* _INSTRUCTIONS FOR THE TASK_: Your output should be the line with "ape of the body for easy of" followed by every remaining line of the entries, reproduced exactly.

---------- INPUT

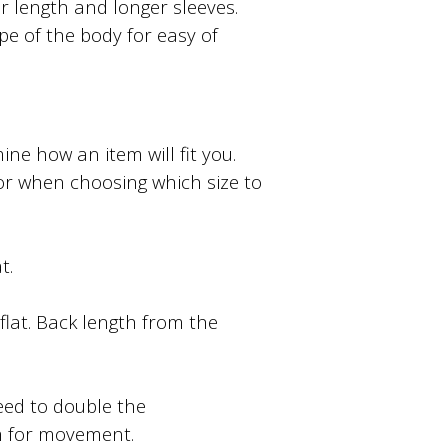
ter length and longer sleeves.
ape of the body for easy of
e how an item will fit you.
or when choosing which size to
t.
lat. Back length from the
ed to double the
m for movement.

--------------------

* _THE ANSWER_:
ape of the body for easy of
e how an item will fit you.
or when choosing which size to
t.
lat. Back length from the
ed to double the
m for movement.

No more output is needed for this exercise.